» **What the exercise asks**
An exact, complete copy of the entries below is required, minus any pictures.

[Page-level text extractions]
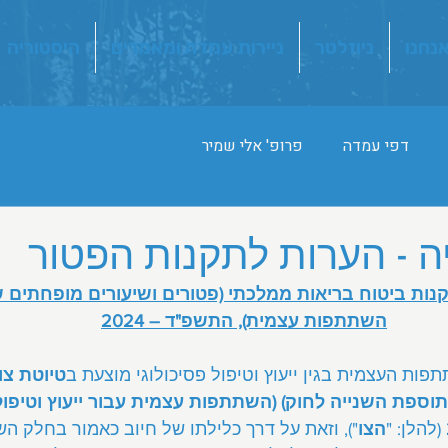
אנחנו
ניוזלטר
ניירות עמדה ומאמרים
היסטוריה
דפי עמדה
פרופ' אלי שמיר
ה - הערות לתקנות הפטור
נות ביטוח בריאות ממלכתי (פטורים ושיעורים מופחתים 
השתתפות עצמית), התשפ"ד – 2024
ת העצמית בגין ייעוץ וטיפול פסיכולוגי מוצעת ב
טיוטת צו
תוספת השנייה לחוק) (השתתפות עצמית עבור ייעוץ וטיפול 
 (להלן: "
הצו
"), וזאת על דרך כלילתו של חיוב כאמור בחלק הש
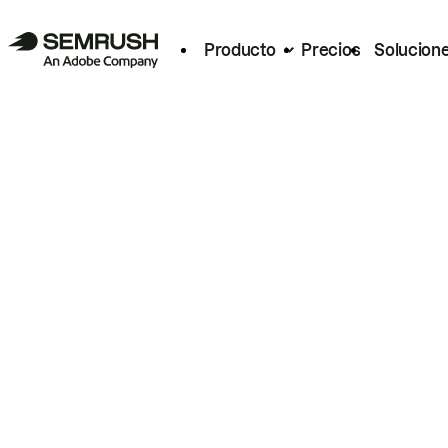
Producto
Precios
Solucion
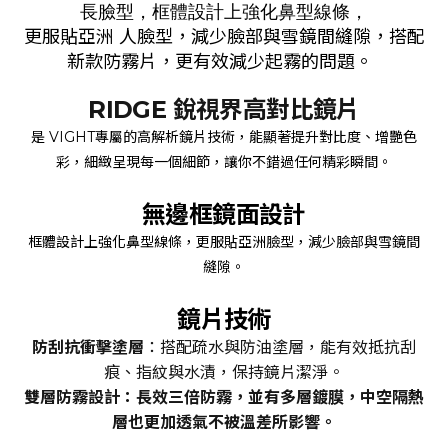
長臉型，框體設計上強化鼻型線條，
更服貼亞洲 人臉型，減少臉部與雪鏡間縫隙，搭配
新款防霧片，更有效減少起霧的問題。
RIDGE 銳視界高對比鏡片
是 VIGHT專屬的高解析鏡片技術，能顯著提升對比度、增艷色
彩，細緻呈現每一個細節，讓你不錯過任何精彩瞬間。
無邊框鏡面設計
框體設計上強化鼻型線條，更服貼亞洲臉型，減少臉部與雪鏡間
縫隙。
鏡片技術
防刮抗衝擊塗層
：搭配疏水與防油塗層，能有效抵抗刮
痕、指紋與水漬，保持鏡片潔淨。
雙層防霧設計
：長效三倍防霧，並有多層鍍膜，中空隔熱
層也更加透氣不被溫差所影響。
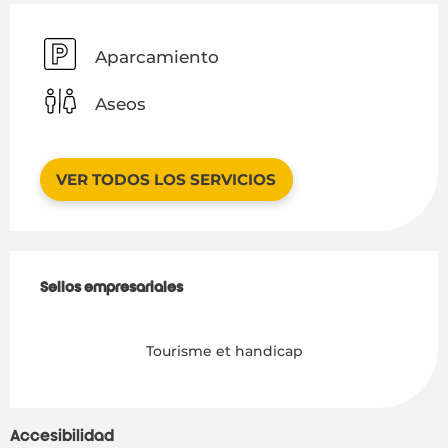
Aparcamiento
Aseos
VER TODOS LOS SERVICIOS
Oferta de prestaciones
Sellos empresariales
Sellos empresariales
Tourisme et handicap
Accesibilidad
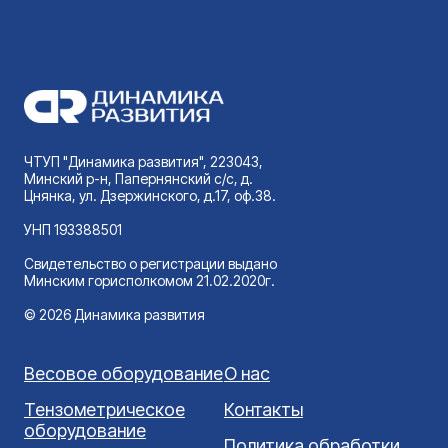
ЧТУП "Динамика развития", 223043,
Минский р-н, Папернянский с/с, д.
Цнянка, ул. Дзержинского, д.17, оф.38.
УНП 193388501
Свидетельство о регистрации выдано
Минским горисполкомом 21.02.2020г.
© 2026 Динамика развития
Весовое оборудование
О нас
Тензометрическое
Контакты
оборудование
Политика обработки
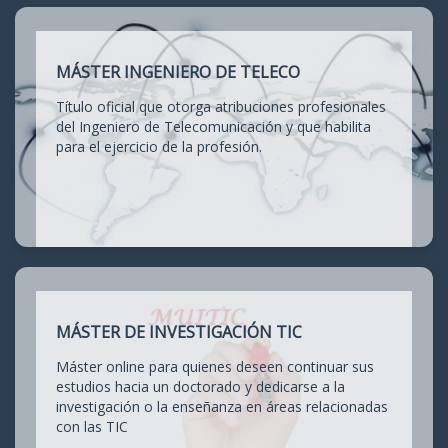
MÁSTER INGENIERO DE TELECO
Título oficial que otorga atribuciones profesionales
del Ingeniero de Telecomunicación y que habilita
para el ejercicio de la profesión.
MÁSTER DE INVESTIGACIÓN TIC
Máster online para quienes deseen continuar sus
estudios hacia un doctorado y dedicarse a la
investigación o la enseñanza en áreas relacionadas
con las TIC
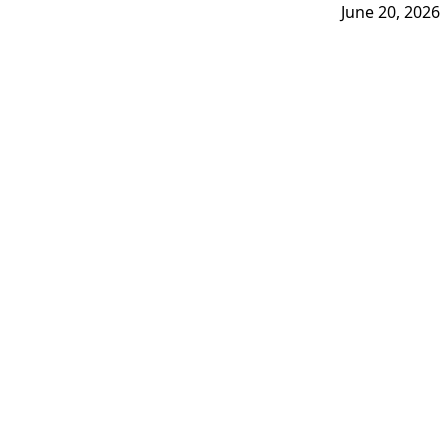
June 20, 2026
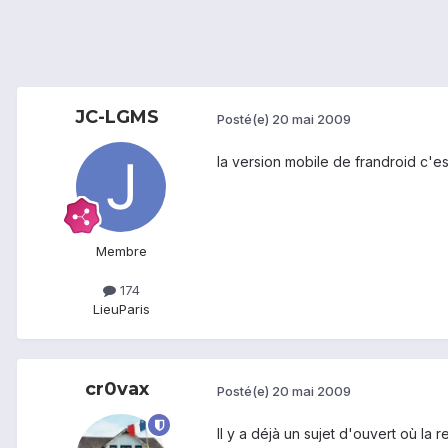
JC-LGMS
Posté(e)
20 mai 2009
la version mobile de frandroid c'es
Membre
174
Lieu
Paris
cr0vax
Posté(e)
20 mai 2009
Il y a déjà un sujet d'ouvert où la 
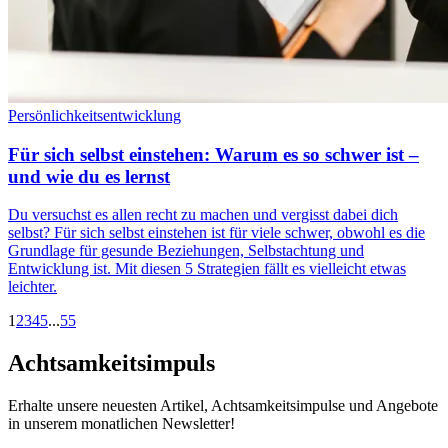
Persönlichkeitsentwicklung
Für sich selbst einstehen: Warum es so schwer ist –
und wie du es lernst
Du versuchst es allen recht zu machen und vergisst dabei dich
selbst? Für sich selbst einstehen ist für viele schwer, obwohl es die
Grundlage für gesunde Beziehungen, Selbstachtung und
Entwicklung ist. Mit diesen 5 Strategien fällt es vielleicht etwas
leichter.
1
2
3
4
5
...
55
Achtsamkeitsimpuls
Erhalte unsere neuesten Artikel, Achtsamkeitsimpulse und Angebote
in unserem monatlichen Newsletter!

» **Solution**
אנחנו
ניוזלטר
ניירות עמדה ומאמרים
היסטוריה
דפי עמדה
פרופ' אלי שמיר
ה - הערות לתקנות הפטור
נות ביטוח בריאות ממלכתי (פטורים ושיעורים מופחתים 
השתתפות עצמית), התשפ"ד – 2024
ת העצמית בגין ייעוץ וטיפול פסיכולוגי מוצעת ב
טיוטת צו
תוספת השנייה לחוק) (השתתפות עצמית עבור ייעוץ וטיפול 
 (להלן: "
הצו
"), וזאת על דרך כלילתו של חיוב כאמור בחלק הש
Producto
Precios
Solucion
長臉型，框體設計上強化鼻型線條，
更服貼亞洲 人臉型，減少臉部與雪鏡間縫隙，搭配
新款防霧片，更有效減少起霧的問題。
RIDGE 銳視界高對比鏡片
是 VIGHT專屬的高解析鏡片技術，能顯著提升對比度、增艷色
彩，細緻呈現每一個細節，讓你不錯過任何精彩瞬間。
無邊框鏡面設計
框體設計上強化鼻型線條，更服貼亞洲臉型，減少臉部與雪鏡間
縫隙。
鏡片技術
防刮抗衝擊塗層
：搭配疏水與防油塗層，能有效抵抗刮
痕、指紋與水漬，保持鏡片潔淨。
雙層防霧設計
：長效三倍防霧，並有多層鍍膜，中空隔熱
層也更加透氣不被溫差所影響。
Aparcamiento
Aseos
VER TODOS LOS SERVICIOS
Oferta de prestaciones
Sellos empresariales
Sellos empresariales
Tourisme et handicap
Accesibilidad
ЧТУП "Динамика развития", 223043,
Минский р-н, Папернянский с/с, д.
Цнянка, ул. Дзержинского, д.17, оф.38.
УНП 193388501
Свидетельство о регистрации выдано
Минским горисполкомом 21.02.2020г.
© 2026 Динамика развития
Весовое оборудование
О нас
Тензометрическое
Контакты
оборудование
Политика обработки
MÁSTER INGENIERO DE TELECO
Título oficial que otorga atribuciones profesionales
del Ingeniero de Telecomunicación y que habilita
para el ejercicio de la profesión.
MÁSTER DE INVESTIGACIÓN TIC
Máster online para quienes deseen continuar sus
estudios hacia un doctorado y dedicarse a la
investigación o la enseñanza en áreas relacionadas
con las TIC
June 20, 2026
JC-LGMS
Posté(e)
20 mai 2009
la version mobile de frandroid c'es
Membre
174
Lieu
Paris
cr0vax
Posté(e)
20 mai 2009
Il y a déjà un sujet d'ouvert où la 
Persönlichkeitsentwicklung
Für sich selbst einstehen: Warum es so schwer ist –
und wie du es lernst
Du versuchst es allen recht zu machen und vergisst dabei dich
selbst? Für sich selbst einstehen ist für viele schwer, obwohl es die
Grundlage für gesunde Beziehungen, Selbstachtung und
Entwicklung ist. Mit diesen 5 Strategien fällt es vielleicht etwas
leichter.
1
2
3
4
5
...
55
Achtsamkeitsimpuls
Erhalte unsere neuesten Artikel, Achtsamkeitsimpulse und Angebote
in unserem monatlichen Newsletter!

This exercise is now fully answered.